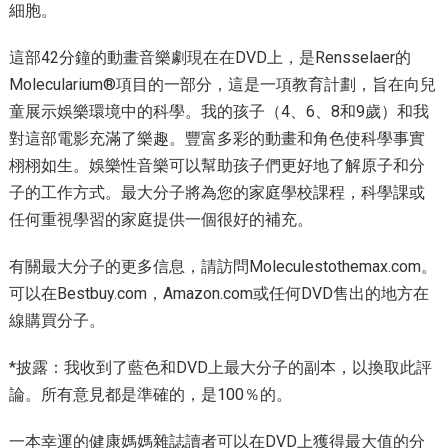
細胞。
這部42分鐘的動畫音樂劇現在在DVD上，是Rensselaer的
Molecularium®項目的一部分，這是一項教育計劃，旨在向兒
童展示娛樂環境中的科學。我的孩子（4、6、8和9歲）和我
對這部電影充滿了樂趣。豐富多彩的動畫和角色使科學事實
栩栩如生。娛樂性音樂可以幫助孩子們更好地了解原子和分
子的工作方式。最大分子將為您的家庭學校課程，科學課或
任何重視學習的家庭提供一個很好的補充。
有關最大分子的更多信息，請訪問Moleculestothemax.com。
可以在Bestbuy.com，Amazon.com或任何DVD售出的地方在
線購買分子。
*披露：我收到了藍色和DVD上最大分子的副本，以換取此評
論。所有意見都是準確的，是100％的。
一本幸運的健康媽媽雜誌讀者可以在DVD上獲得最大值的分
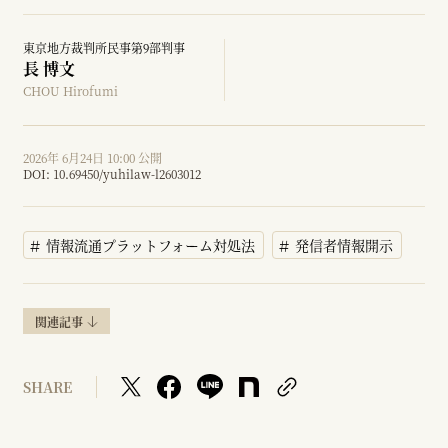
東京地方裁判所民事第9部判事
長 博文
CHOU Hirofumi
2026年 6月24日 10:00 公開
DOI:
10.69450/yuhilaw-l2603012
情報流通プラットフォーム対処法
発信者情報開示
関連記事
SHARE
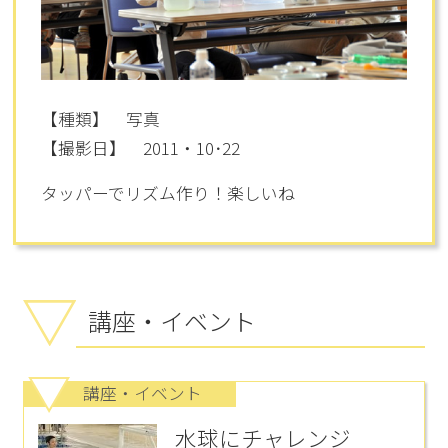
【種類】 写真
【撮影日】 2011・10･22
タッパーでリズム作り！楽しいね
講座・イベント
講座・イベント
水球にチャレンジ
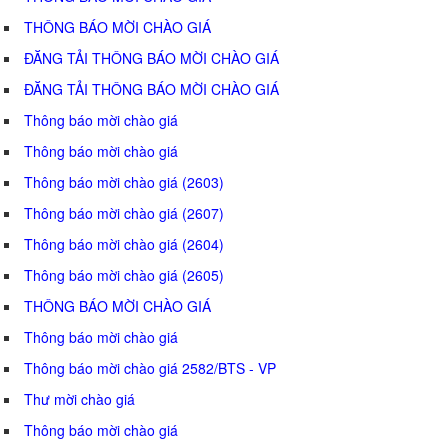
THÔNG BÁO MỜI CHÀO GIÁ
ĐĂNG TẢI THÔNG BÁO MỜI CHÀO GIÁ
ĐĂNG TẢI THÔNG BÁO MỜI CHÀO GIÁ
Thông báo mời chào giá
Thông báo mời chào giá
Thông báo mời chào giá (2603)
Thông báo mời chào giá (2607)
Thông báo mời chào giá (2604)
Thông báo mời chào giá (2605)
THÔNG BÁO MỜI CHÀO GIÁ
Thông báo mời chào giá
Thông báo mời chào giá 2582/BTS - VP
Thư mời chào giá
Thông báo mời chào giá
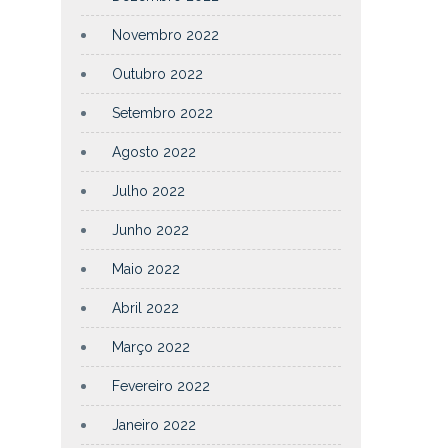
Novembro 2022
Outubro 2022
Setembro 2022
Agosto 2022
Julho 2022
Junho 2022
Maio 2022
Abril 2022
Março 2022
Fevereiro 2022
Janeiro 2022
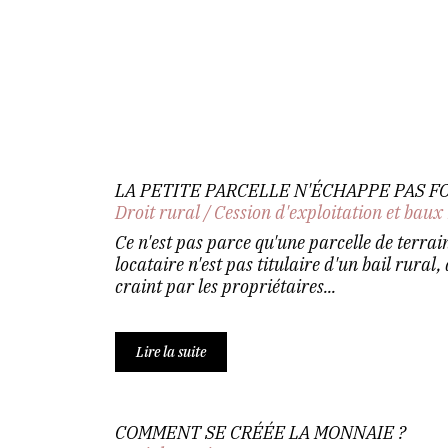
LA PETITE PARCELLE N'ÉCHAPPE PAS 
Droit rural
/
Cession d'exploitation et baux
Ce n'est pas parce qu'une parcelle de terrain
locataire n'est pas titulaire d'un bail rural,
craint par les propriétaires...
Lire la suite
COMMENT SE CRÉÉE LA MONNAIE ?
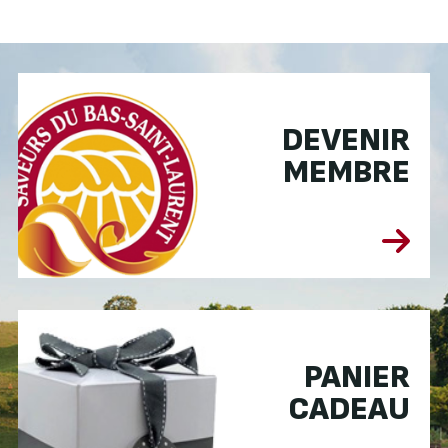
DEVENIR
MEMBRE
PANIER
CADEAU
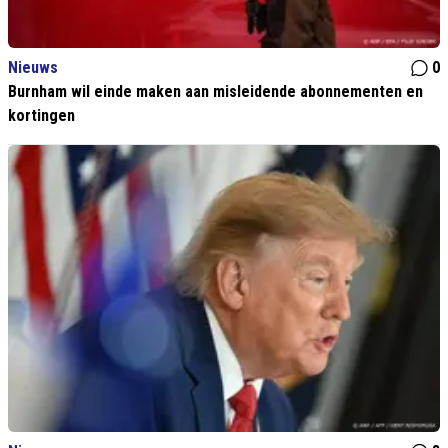
Nieuws
0
Burnham wil einde maken aan misleidende abonnementen en
kortingen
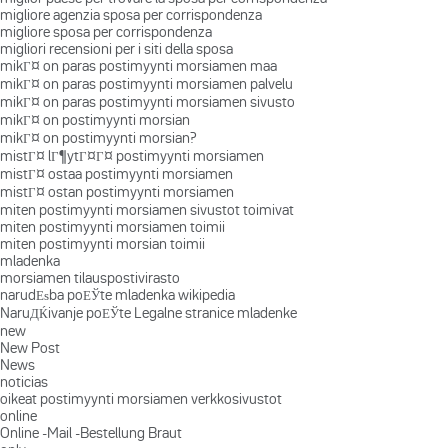
migliore agenzia sposa per corrispondenza
migliore sposa per corrispondenza
migliori recensioni per i siti della sposa
mikГ¤ on paras postimyynti morsiamen maa
mikГ¤ on paras postimyynti morsiamen palvelu
mikГ¤ on paras postimyynti morsiamen sivusto
mikГ¤ on postimyynti morsian
mikГ¤ on postimyynti morsian?
mistГ¤ lГ¶ytГ¤Г¤ postimyynti morsiamen
mistГ¤ ostaa postimyynti morsiamen
mistГ¤ ostan postimyynti morsiamen
miten postimyynti morsiamen sivustot toimivat
miten postimyynti morsiamen toimii
miten postimyynti morsian toimii
mladenka
morsiamen tilauspostivirasto
narudЕѕba poЕЎte mladenka wikipedia
NaruДЌivanje poЕЎte Legalne stranice mladenke
new
New Post
News
noticias
oikeat postimyynti morsiamen verkkosivustot
online
Online -Mail -Bestellung Braut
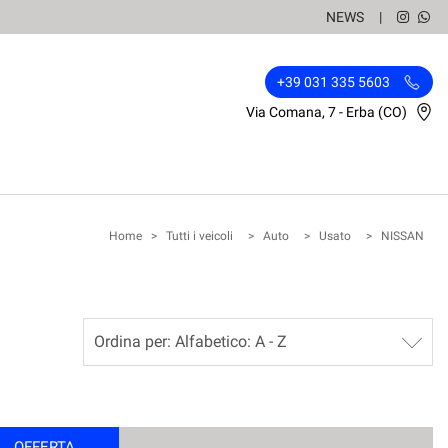
NEWS
+39 031 335 5603
Via Comana, 7 - Erba (CO)
Home
>
Tutti i veicoli
>
Auto
>
Usato
>
NISSAN
OFFERTA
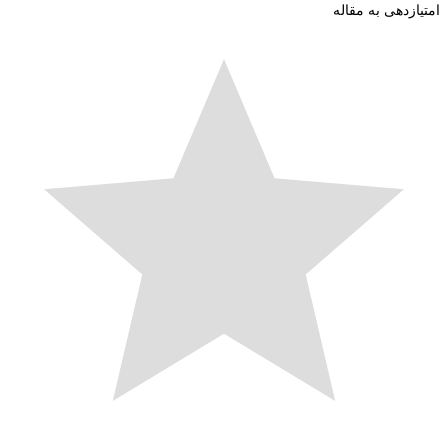
زدهی به مقاله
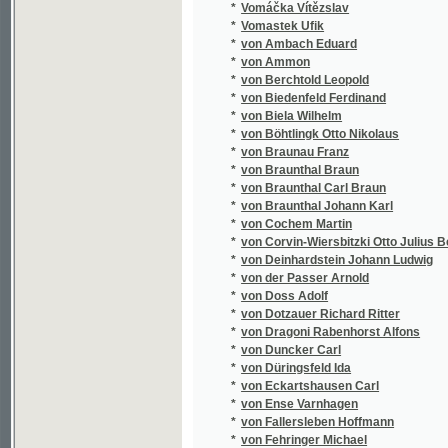
*
von Gersdorff Wilhelmine
*
von Goethe Johann Wolfgang
*
von Gruenwald Theodor
*
von Gruenwald Theodor Wander Ritter
*
von Grünwald Theodor
*
von Guseck Bernd
*
von Haase Karl
*
von Hansgirg Karl Viktor
*
von Hellwald Friedrich Anton Heller
*
von Herder Johann Gottfried
*
von Hohenhausen Elise
*
von Hochstetter Ferdinand
*
von Hochstetter Ferdinand Ritter
*
von Holtei Karl
*
von Horn W. O.
*
von Houwald Ernst
*
von Hubert C. J.
*
von Ihering Rudolf
*
von Kappel Vinzenz Ludwig
*
von Kilian Hermann Friedrich
*
von Kleist Heinrich
*
von Knigge Adolph
*
von Körber Philipp
*
von Kotzebue August
*
von Lendenfeld Robert
*
von Lengerke Alexander
*
von Litrov Heinrich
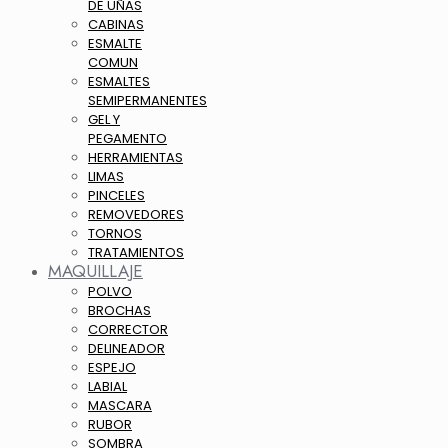
DE UÑAS
CABINAS
ESMALTE
COMUN
ESMALTES
SEMIPERMANENTES
GEL Y
PEGAMENTO
HERRAMIENTAS
LIMAS
PINCELES
REMOVEDORES
TORNOS
TRATAMIENTOS
MAQUILLAJE
POLVO
BROCHAS
CORRECTOR
DELINEADOR
ESPEJO
LABIAL
MASCARA
RUBOR
SOMBRA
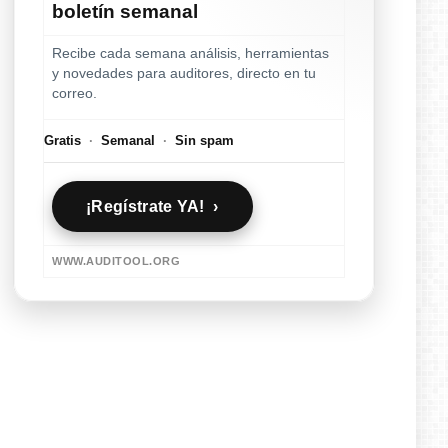
boletín semanal
Recibe cada semana análisis, herramientas
y novedades para auditores, directo en tu
correo.
Gratis
·
Semanal
·
Sin spam
¡Regístrate YA! ›
WWW.AUDITOOL.ORG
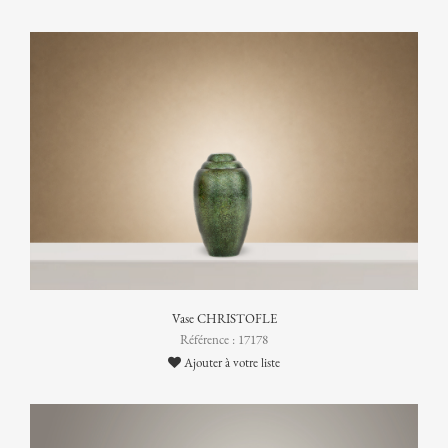
Vase CHRISTOFLE
Référence : 17178
Ajouter à votre liste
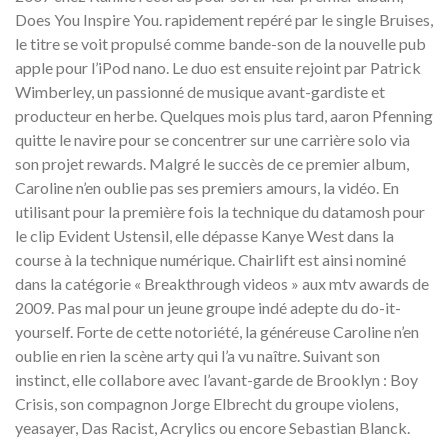
Does You Inspire You. rapidement repéré par le single Bruises,
le titre se voit propulsé comme bande-son de la nouvelle pub
apple pour l’iPod nano. Le duo est ensuite rejoint par Patrick
Wimberley, un passionné de musique avant-gardiste et
producteur en herbe. Quelques mois plus tard, aaron Pfenning
quitte le navire pour se concentrer sur une carrière solo via
son projet rewards. Malgré le succès de ce premier album,
Caroline n’en oublie pas ses premiers amours, la vidéo. En
utilisant pour la première fois la technique du datamosh pour
le clip Evident Ustensil, elle dépasse Kanye West dans la
course à la technique numérique. Chairlift est ainsi nominé
dans la catégorie « Breakthrough videos » aux mtv awards de
2009. Pas mal pour un jeune groupe indé adepte du do-it-
yourself. Forte de cette notoriété, la généreuse Caroline n’en
oublie en rien la scène arty qui l’a vu naître. Suivant son
instinct, elle collabore avec l’avant-garde de Brooklyn : Boy
Crisis, son compagnon Jorge Elbrecht du groupe violens,
yeasayer, Das Racist, Acrylics ou encore Sebastian Blanck.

--------

◆ **WORK TO BE COMPLETED**: Retype the full listing exactly; pictures stay out.

◆ **EXERCISE OUTPUT**:
細胞。
這部42分鐘的動畫音樂劇現在在DVD上，是Rensselaer的
Molecularium®項目的一部分，這是一項教育計劃，旨在向兒
童展示娛樂環境中的科學。我的孩子（4、6、8和9歲）和我
對這部電影充滿了樂趣。豐富多彩的動畫和角色使科學事實
栩栩如生。娛樂性音樂可以幫助孩子們更好地了解原子和分
子的工作方式。最大分子將為您的家庭學校課程，科學課或
任何重視學習的家庭提供一個很好的補充。
有關最大分子的更多信息，請訪問Moleculestothemax.com。
可以在Bestbuy.com，Amazon.com或任何DVD售出的地方在
線購買分子。
*披露：我收到了藍色和DVD上最大分子的副本，以換取此評
論。所有意見都是準確的，是100％的。
一本幸運的健康媽媽雜誌讀者可以在DVD上獲得最大值的分
東京地方裁判所民事第9部判事
長 博文
CHOU Hirofumi
2026年 6月24日 10:00 公開
DOI:
10.69450/yuhilaw-l2603012
情報流通プラットフォーム対処法
発信者情報開示
関連記事
SHARE
【種類】 写真
【撮影日】 2011・10･22
タッパーでリズム作り！楽しいね
講座・イベント
講座・イベント
水球にチャレンジ
THÔNG BÁO MỜI CHÀO GIÁ
ĐĂNG TẢI THÔNG BÁO MỜI CHÀO GIÁ
ĐĂNG TẢI THÔNG BÁO MỜI CHÀO GIÁ
Thông báo mời chào giá
Thông báo mời chào giá
Thông báo mời chào giá (2603)
Thông báo mời chào giá (2607)
Thông báo mời chào giá (2604)
Thông báo mời chào giá (2605)
THÔNG BÁO MỜI CHÀO GIÁ
Thông báo mời chào giá
Thông báo mời chào giá 2582/BTS - VP
Thư mời chào giá
Thông báo mời chào giá
Novembro 2022
Outubro 2022
Setembro 2022
Agosto 2022
Julho 2022
Junho 2022
Maio 2022
Abril 2022
Março 2022
Fevereiro 2022
Janeiro 2022
LA PETITE PARCELLE N'ÉCHAPPE PAS 
Droit rural
/
Cession d'exploitation et baux
Ce n'est pas parce qu'une parcelle de terrain
locataire n'est pas titulaire d'un bail rural,
craint par les propriétaires...
Lire la suite
COMMENT SE CRÉÉE LA MONNAIE ?
DEVENIR
MEMBRE
PANIER
CADEAU
Nieuws
0
Burnham wil einde maken aan misleidende abonnementen en
kortingen
migliore agenzia sposa per corrispondenza
migliore sposa per corrispondenza
migliori recensioni per i siti della sposa
mikГ¤ on paras postimyynti morsiamen maa
mikГ¤ on paras postimyynti morsiamen palvelu
mikГ¤ on paras postimyynti morsiamen sivusto
mikГ¤ on postimyynti morsian
mikГ¤ on postimyynti morsian?
mistГ¤ lГ¶ytГ¤Г¤ postimyynti morsiamen
mistГ¤ ostaa postimyynti morsiamen
mistГ¤ ostan postimyynti morsiamen
miten postimyynti morsiamen sivustot toimivat
miten postimyynti morsiamen toimii
miten postimyynti morsian toimii
mladenka
morsiamen tilauspostivirasto
narudЕѕba poЕЎte mladenka wikipedia
NaruДЌivanje poЕЎte Legalne stranice mladenke
new
New Post
News
noticias
oikeat postimyynti morsiamen verkkosivustot
online
Online -Mail -Bestellung Braut
NEWS
+39 031 335 5603
Via Comana, 7 - Erba (CO)
Home
>
Tutti i veicoli
>
Auto
>
Usato
>
NISSAN
OFFERTA
زدهی به مقاله
*
von Gersdorff Wilhelmine
*
von Goethe Johann Wolfgang
*
von Gruenwald Theodor
*
von Gruenwald Theodor Wander Ritter
*
von Grünwald Theodor
*
von Guseck Bernd
*
von Haase Karl
*
von Hansgirg Karl Viktor
*
von Hellwald Friedrich Anton Heller
*
von Herder Johann Gottfried
*
von Hohenhausen Elise
*
von Hochstetter Ferdinand
*
von Hochstetter Ferdinand Ritter
*
von Holtei Karl
*
von Horn W. O.
*
von Houwald Ernst
*
von Hubert C. J.
*
von Ihering Rudolf
*
von Kappel Vinzenz Ludwig
*
von Kilian Hermann Friedrich
*
von Kleist Heinrich
*
von Knigge Adolph
*
von Körber Philipp
*
von Kotzebue August
*
von Lendenfeld Robert
*
von Lengerke Alexander
*
von Litrov Heinrich
DE UÑAS
CABINAS
ESMALTE
COMUN
ESMALTES
SEMIPERMANENTES
GEL Y
PEGAMENTO
HERRAMIENTAS
LIMAS
PINCELES
REMOVEDORES
TORNOS
TRATAMIENTOS
MAQUILLAJE
POLVO
BROCHAS
CORRECTOR
DELINEADOR
ESPEJO
LABIAL
MASCARA
RUBOR
SOMBRA
boletín semanal
Recibe cada semana análisis, herramientas
y novedades para auditores, directo en tu
correo.
Gratis
·
Semanal
·
Sin spam
¡Regístrate YA! ›
WWW.AUDITOOL.ORG
Vase CHRISTOFLE
Référence : 17178
Ajouter à votre liste
Does You Inspire You. rapidement repéré par le single Bruises,
le titre se voit propulsé comme bande-son de la nouvelle pub
apple pour l’iPod nano. Le duo est ensuite rejoint par Patrick
Wimberley, un passionné de musique avant-gardiste et
producteur en herbe. Quelques mois plus tard, aaron Pfenning
quitte le navire pour se concentrer sur une carrière solo via
son projet rewards. Malgré le succès de ce premier album,
Caroline n’en oublie pas ses premiers amours, la vidéo. En
utilisant pour la première fois la technique du datamosh pour
le clip Evident Ustensil, elle dépasse Kanye West dans la
course à la technique numérique. Chairlift est ainsi nominé
dans la catégorie « Breakthrough videos » aux mtv awards de
2009. Pas mal pour un jeune groupe indé adepte du do-it-
yourself. Forte de cette notoriété, la généreuse Caroline n’en
oublie en rien la scène arty qui l’a vu naître. Suivant son
instinct, elle collabore avec l’avant-garde de Brooklyn : Boy
Crisis, son compagnon Jorge Elbrecht du groupe violens,
yeasayer, Das Racist, Acrylics ou encore Sebastian Blanck.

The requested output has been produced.